How to complete this task
Your response should be every line from the entries that includes the string "keuze".

Extracted page text data
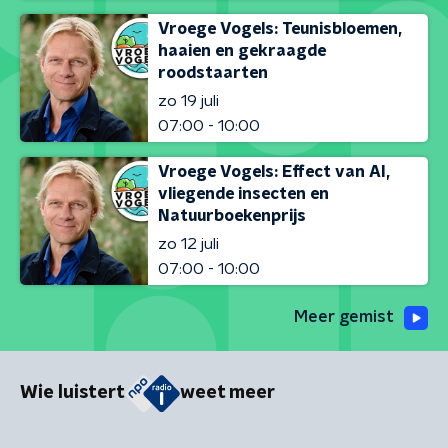
Vroege Vogels: Teunisbloemen,
haaien en gekraagde
roodstaarten
zo 19 juli
07:00 - 10:00
Vroege Vogels: Effect van AI,
vliegende insecten en
Natuurboekenprijs
zo 12 juli
07:00 - 10:00
Meer gemist
Wie luistert
weet meer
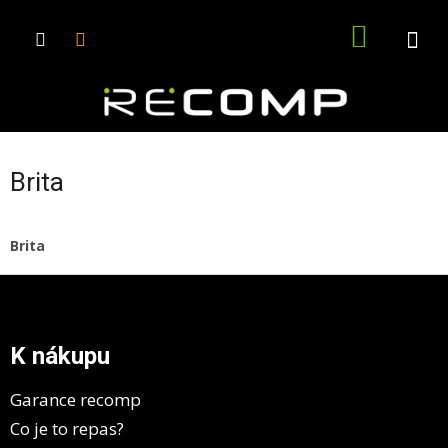
Přejít
na
NÁKUPN
obsah
KOŠÍK
Brita
Brita
Z
á
p
a
K nákupu
t
í
Garance recomp
Co je to repas?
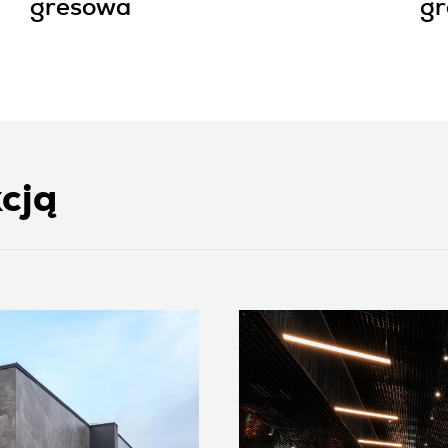
gresowa
g
kcją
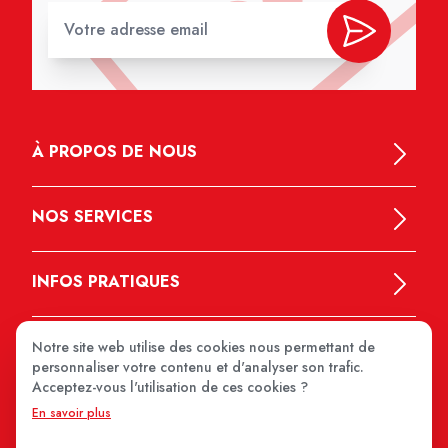
À PROPOS DE NOUS
NOS SERVICES
INFOS PRATIQUES
Notre site web utilise des cookies nous permettant de
personnaliser votre contenu et d'analyser son trafic.
Acceptez-vous l'utilisation de ces cookies ?
En savoir plus
MEDIPRIX 2026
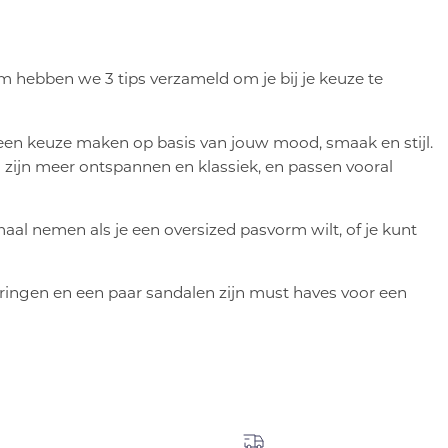
m hebben we 3 tips verzameld om je bij je keuze te
 een keuze maken op basis van jouw mood, smaak en stijl.
n zijn meer ontspannen en klassiek, en passen vooral
l nemen als je een oversized pasvorm wilt, of je kunt
ringen en een paar sandalen zijn must haves voor een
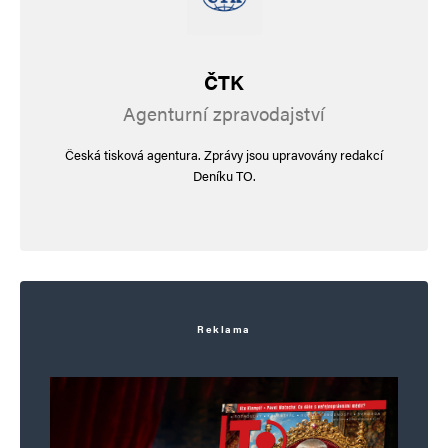
ČTK
Agenturní zpravodajství
Česká tisková agentura. Zprávy jsou upravovány redakcí
Deníku TO.
Reklama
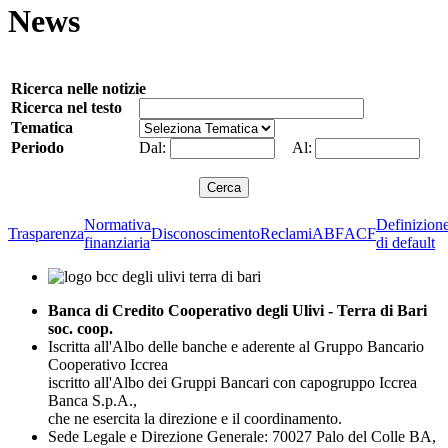
News
Ricerca nelle notizie
Ricerca nel testo
Tematica
Periodo
Dal:
Al:
Normativa
Definizion
Trasparenza
Disconoscimento
Reclami
ABF
ACF
finanziaria
di default
Banca di Credito Cooperativo degli Ulivi - Terra di Bari
soc. coop.
Iscritta all'Albo delle banche e aderente al Gruppo Bancario
Cooperativo Iccrea
iscritto all'Albo dei Gruppi Bancari con capogruppo Iccrea
Banca S.p.A.,
che ne esercita la direzione e il coordinamento.
Sede Legale e Direzione Generale: 70027 Palo del Colle BA,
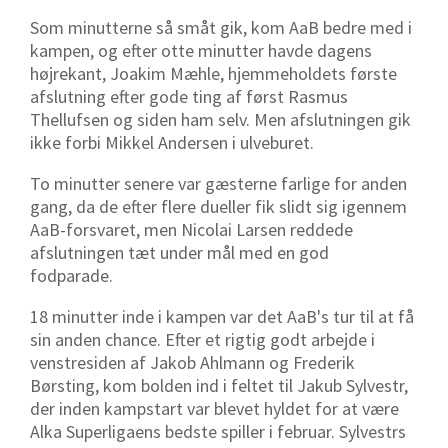
Som minutterne så småt gik, kom AaB bedre med i
kampen, og efter otte minutter havde dagens
højrekant, Joakim Mæhle, hjemmeholdets første
afslutning efter gode ting af først Rasmus
Thellufsen og siden ham selv. Men afslutningen gik
ikke forbi Mikkel Andersen i ulveburet.
To minutter senere var gæsterne farlige for anden
gang, da de efter flere dueller fik slidt sig igennem
AaB-forsvaret, men Nicolai Larsen reddede
afslutningen tæt under mål med en god
fodparade.
18 minutter inde i kampen var det AaB's tur til at få
sin anden chance. Efter et rigtig godt arbejde i
venstresiden af Jakob Ahlmann og Frederik
Børsting, kom bolden ind i feltet til Jakub Sylvestr,
der inden kampstart var blevet hyldet for at være
Alka Superligaens bedste spiller i februar. Sylvestrs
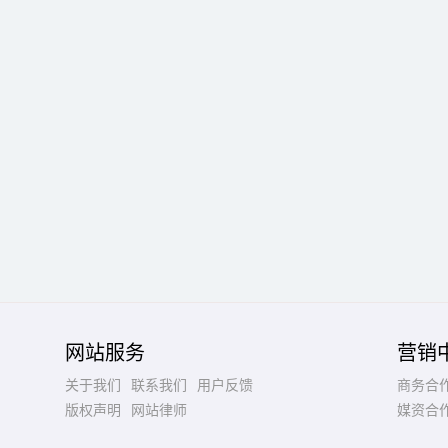
网站服务
营销
关于我们
联系我们
用户反馈
商务合
版权声明
网站律师
媒资合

Exercise result
m hebben we 3 tips verzameld om je bij je keuze te
 een keuze maken op basis van jouw mood, smaak en stijl.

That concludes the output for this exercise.